John Syvret, the man who started work at Birkenhead’s “Lairds” in 1977 as a 16-year-old apprentice shipwright and who today presides over it as chief executive, is certainly not publicity-hungry.
In a rare exclusive interview with The Post, he charts the stormy seas Cammell Laird has had to navigate to get back to being a major business after so publicly failing in 2001, when the firm went into administration following the loss of a contract with the Italian Costa line to extend one of its ships.
“Try as hard as I did and others did, we could not convince Costa that the project was on track and that we were a capable, creative organisation that was committed to delivering the project, and unfortunately they decided to turn back the ship, which was en route to the yard from Italy.
“It had probably at that time around 150 people from the company on it. They decided to pull into La Coruna in Spain and just abandoned them on the quayside and left them.”
The site was mothballed and the business was sold by its administrators to another maritime company, while the workforce scattered to the four corners of the earth trying to ply their trade wherever they could find work.

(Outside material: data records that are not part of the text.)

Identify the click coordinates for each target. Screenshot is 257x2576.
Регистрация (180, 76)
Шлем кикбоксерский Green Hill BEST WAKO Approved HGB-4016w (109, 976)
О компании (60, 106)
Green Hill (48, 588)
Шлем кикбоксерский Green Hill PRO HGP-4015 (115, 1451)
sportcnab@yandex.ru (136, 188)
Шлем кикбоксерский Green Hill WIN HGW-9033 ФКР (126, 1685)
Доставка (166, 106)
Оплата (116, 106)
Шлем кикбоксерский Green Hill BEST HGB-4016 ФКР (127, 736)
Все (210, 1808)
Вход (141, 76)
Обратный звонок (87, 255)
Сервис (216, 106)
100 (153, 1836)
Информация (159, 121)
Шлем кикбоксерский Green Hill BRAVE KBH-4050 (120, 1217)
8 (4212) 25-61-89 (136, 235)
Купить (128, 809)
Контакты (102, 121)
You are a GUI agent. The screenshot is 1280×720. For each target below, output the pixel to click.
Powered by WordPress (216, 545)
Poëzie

“Unfortunately the administrators decided to sell the assets to A&P, which was owned by the venture capital arm of RBS, so in some ways you could argue effectively that the assets of Cammell Laird were sold to the bank’s subsidiary business.”

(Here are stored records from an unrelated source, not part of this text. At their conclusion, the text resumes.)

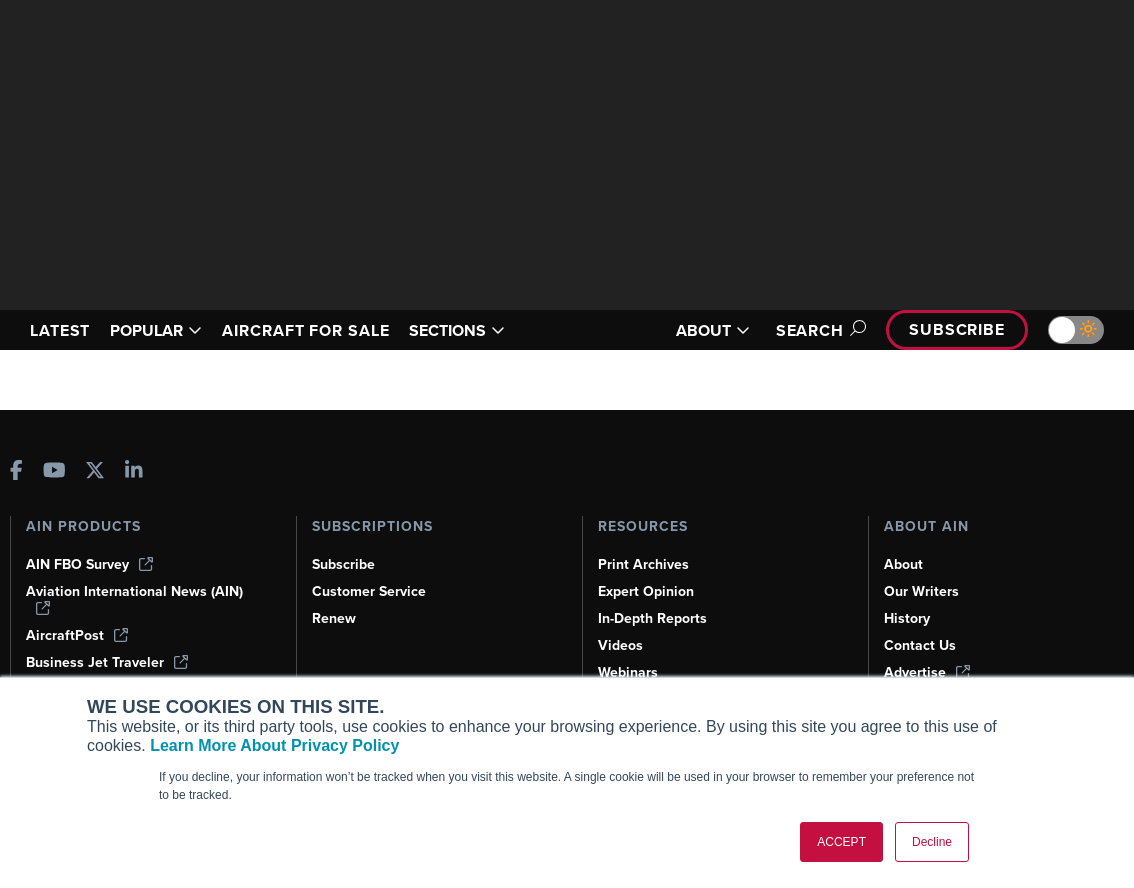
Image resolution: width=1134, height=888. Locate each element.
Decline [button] (932, 842)
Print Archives (643, 564)
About (903, 564)
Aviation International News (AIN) (134, 599)
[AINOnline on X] (95, 472)
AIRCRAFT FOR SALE (305, 330)
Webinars (628, 672)
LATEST (60, 330)
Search (818, 330)
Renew (334, 618)
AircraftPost (77, 635)
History (907, 618)
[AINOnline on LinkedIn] (134, 472)
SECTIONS (457, 330)
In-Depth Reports (652, 618)
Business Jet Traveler (107, 662)
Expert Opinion (646, 591)
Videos (620, 645)
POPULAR (156, 330)
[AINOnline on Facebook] (16, 472)
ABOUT (713, 330)
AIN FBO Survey (89, 564)
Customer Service (369, 591)
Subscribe (957, 329)
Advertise (927, 672)
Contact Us (920, 645)
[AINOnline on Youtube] (54, 472)
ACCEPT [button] (841, 842)
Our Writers (921, 591)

But looking out of his office over the now busy docks Mr Syvret added: “All’s fair in love and war, as they say.”
Listening to the history of the site over the last decade and hearing of some of the minefields that had to be piloted through to secure the long-term future of the business, it is clear the firm had more than its fair share of challenges to overcome. One of the biggest obstacles facing Mr Syvret – who in 2003 was trading in Birkenhead as North West Ship Repairers Ltd (NSL) – was acquiring the dry docks and infrastructure he needed. A&P made him an offer that he could not accept, as he regarded it as a takeover.
“I was approached by the then chief executive of A&P and the chairman, who basically offered a deal.

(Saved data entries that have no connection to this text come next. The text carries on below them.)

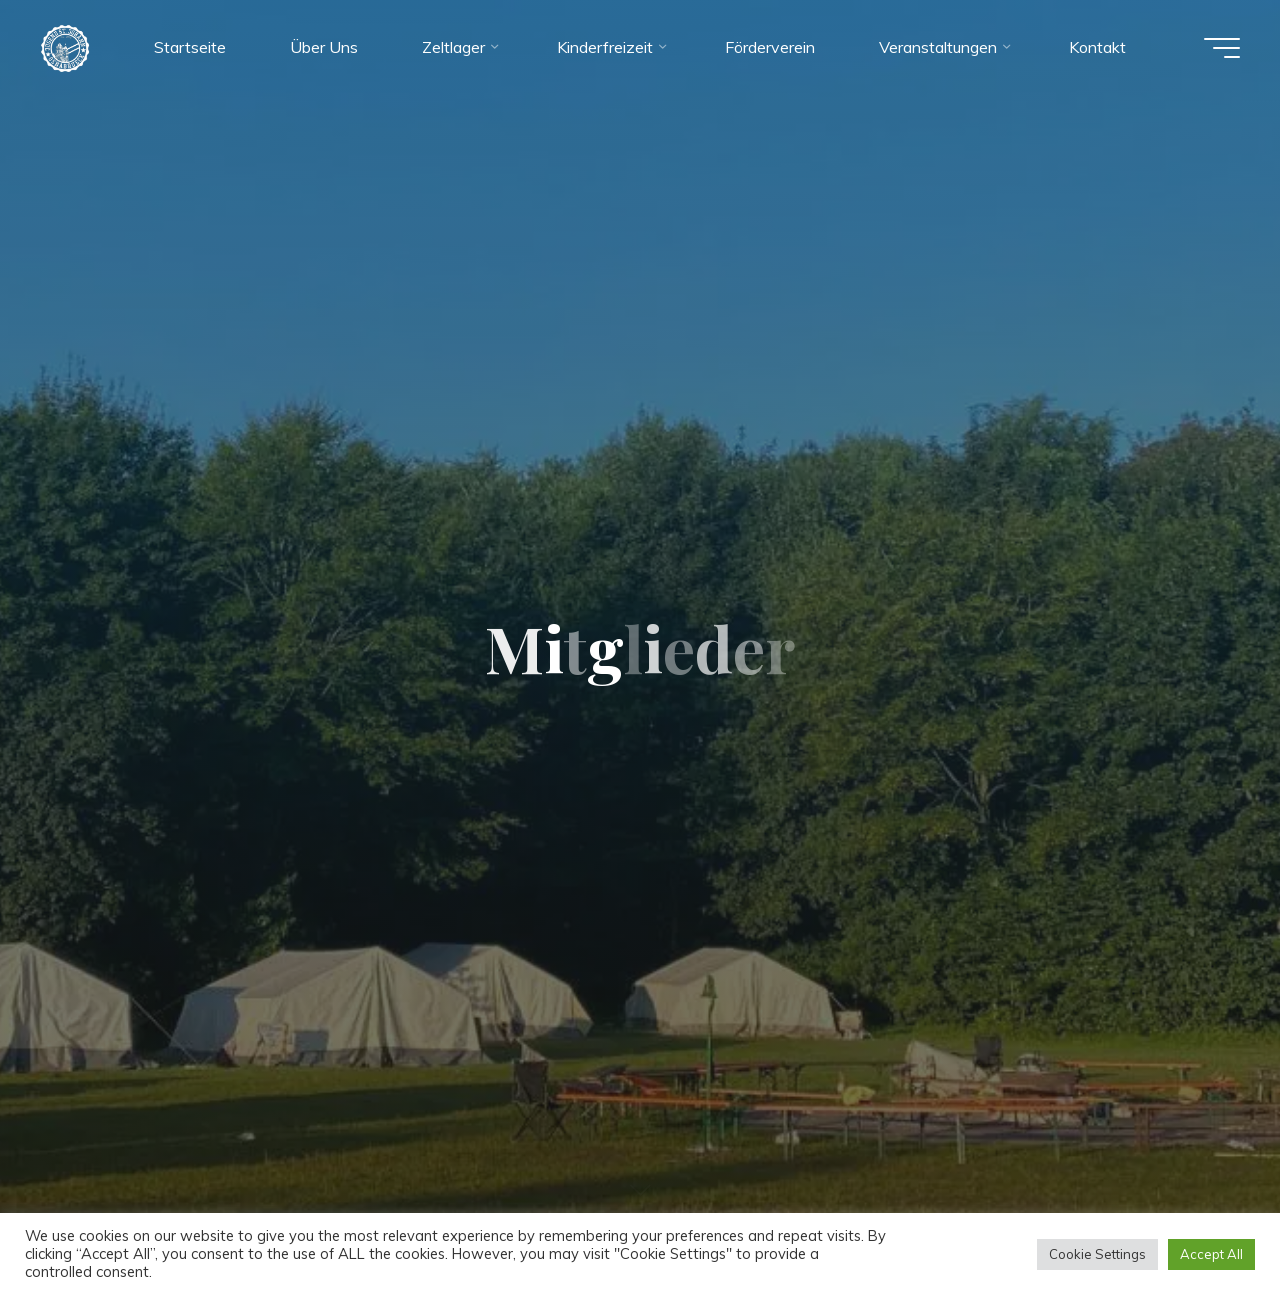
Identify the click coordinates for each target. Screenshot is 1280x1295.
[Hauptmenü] (1222, 48)
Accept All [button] (1211, 1254)
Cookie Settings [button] (1097, 1254)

“This facility was still inoperable. They came to see me and they offered me a deal which was effectively that they would wish to take a 51% stake in NSL, and the benefits to the company would be them agreeing to us opening the dry docks in Birkenhead, or giving us the opportunity to come back on site.
“This would obviously give control to A&P, and that was not ideal for me because having re-established the business, turning over £15m to £20m, to contemplate giving control of the business to a third party who did not have a track record in doing the right thing by this site or the people in this region ... I had a concern that, had I done that, there was no certainty this facility would ever be operated to its full potential.